■ **Data extracts**
- Opening Delimiter -

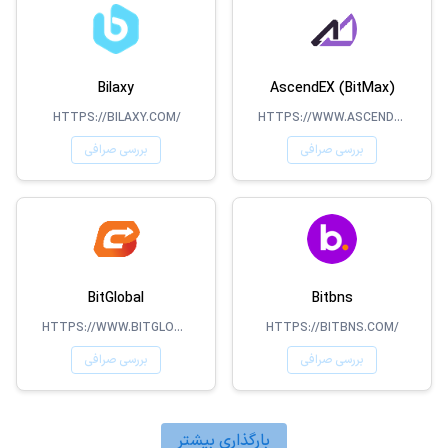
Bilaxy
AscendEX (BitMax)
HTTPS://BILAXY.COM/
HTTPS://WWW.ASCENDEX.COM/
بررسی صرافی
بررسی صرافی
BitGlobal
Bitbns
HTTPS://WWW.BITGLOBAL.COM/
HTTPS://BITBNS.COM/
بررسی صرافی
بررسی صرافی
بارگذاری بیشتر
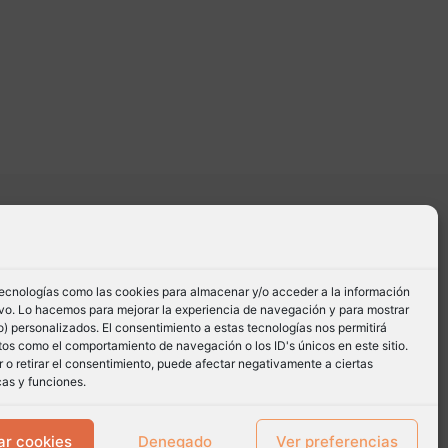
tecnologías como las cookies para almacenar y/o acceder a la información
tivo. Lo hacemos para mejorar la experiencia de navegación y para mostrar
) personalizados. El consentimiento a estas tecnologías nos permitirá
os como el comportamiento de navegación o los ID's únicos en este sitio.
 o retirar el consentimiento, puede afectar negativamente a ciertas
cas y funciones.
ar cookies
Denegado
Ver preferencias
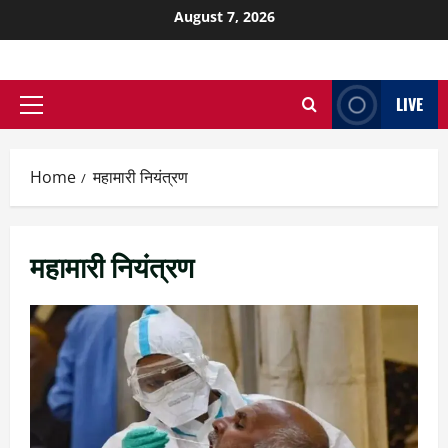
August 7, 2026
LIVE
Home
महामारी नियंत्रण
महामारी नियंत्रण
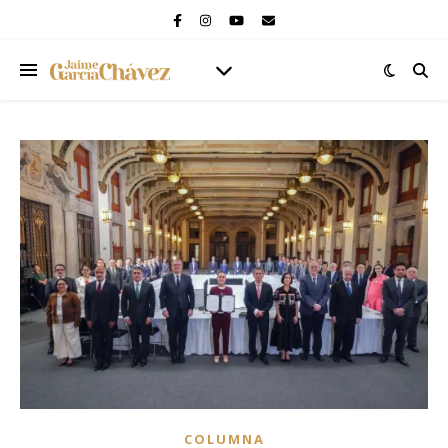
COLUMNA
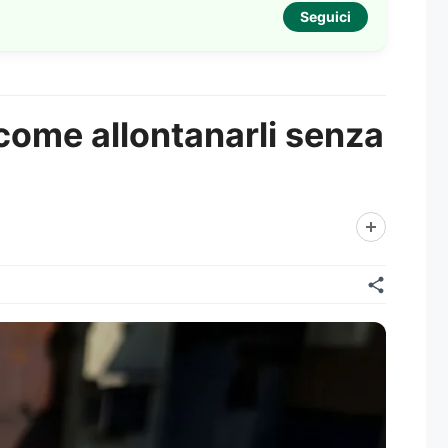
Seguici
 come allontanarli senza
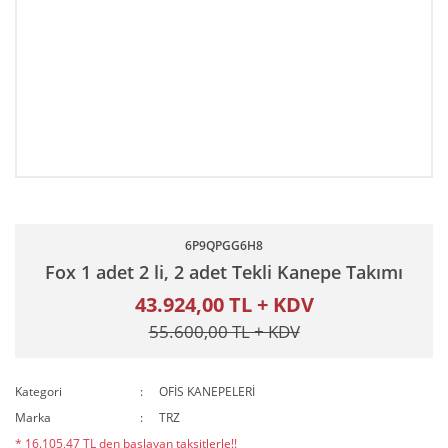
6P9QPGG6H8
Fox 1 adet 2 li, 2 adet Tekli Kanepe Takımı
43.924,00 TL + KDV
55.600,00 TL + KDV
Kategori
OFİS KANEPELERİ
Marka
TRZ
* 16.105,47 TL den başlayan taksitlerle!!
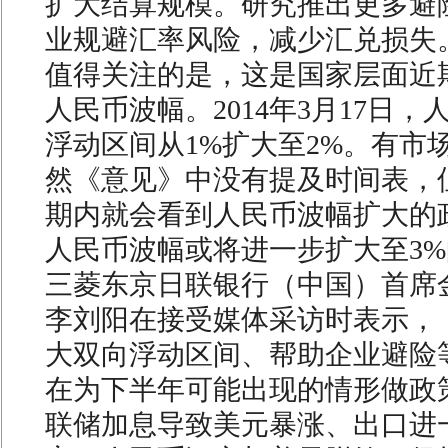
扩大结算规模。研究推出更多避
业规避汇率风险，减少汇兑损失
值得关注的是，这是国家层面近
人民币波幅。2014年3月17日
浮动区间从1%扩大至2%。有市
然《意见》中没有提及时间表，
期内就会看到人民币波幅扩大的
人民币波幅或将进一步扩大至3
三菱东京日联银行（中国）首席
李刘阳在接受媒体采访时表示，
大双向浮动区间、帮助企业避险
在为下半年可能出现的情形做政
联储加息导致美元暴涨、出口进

- Closing Delimiter -

■ **The problem**
Write out every record above exactly, leaving no picture in the result.

■ **Answer box**
Bilaxy
AscendEX (BitMax)
HTTPS://BILAXY.COM/
HTTPS://WWW.ASCENDEX.COM/
بررسی صرافی
بررسی صرافی
BitGlobal
Bitbns
HTTPS://WWW.BITGLOBAL.COM/
HTTPS://BITBNS.COM/
بررسی صرافی
بررسی صرافی
بارگذاری بیشتر
tecnologías como las cookies para almacenar y/o acceder a la información
tivo. Lo hacemos para mejorar la experiencia de navegación y para mostrar
) personalizados. El consentimiento a estas tecnologías nos permitirá
os como el comportamiento de navegación o los ID's únicos en este sitio.
 o retirar el consentimiento, puede afectar negativamente a ciertas
cas y funciones.
ar cookies
Denegado
Ver preferencias
August 7, 2026
LIVE
Home
महामारी नियंत्रण
महामारी नियंत्रण
COLUMNA
Seguici
 come allontanarli senza
6P9QPGG6H8
Fox 1 adet 2 li, 2 adet Tekli Kanepe Takımı
43.924,00 TL + KDV
55.600,00 TL + KDV
Kategori
OFİS KANEPELERİ
Marka
TRZ
* 16.105,47 TL den başlayan taksitlerle!!
扩大结算规模。研究推出更多避
业规避汇率风险，减少汇兑损失
值得关注的是，这是国家层面近
人民币波幅。2014年3月17日
浮动区间从1%扩大至2%。有市
然《意见》中没有提及时间表，
期内就会看到人民币波幅扩大的
人民币波幅或将进一步扩大至3
三菱东京日联银行（中国）首席
李刘阳在接受媒体采访时表示，
大双向浮动区间、帮助企业避险
在为下半年可能出现的情形做政
联储加息导致美元暴涨、出口进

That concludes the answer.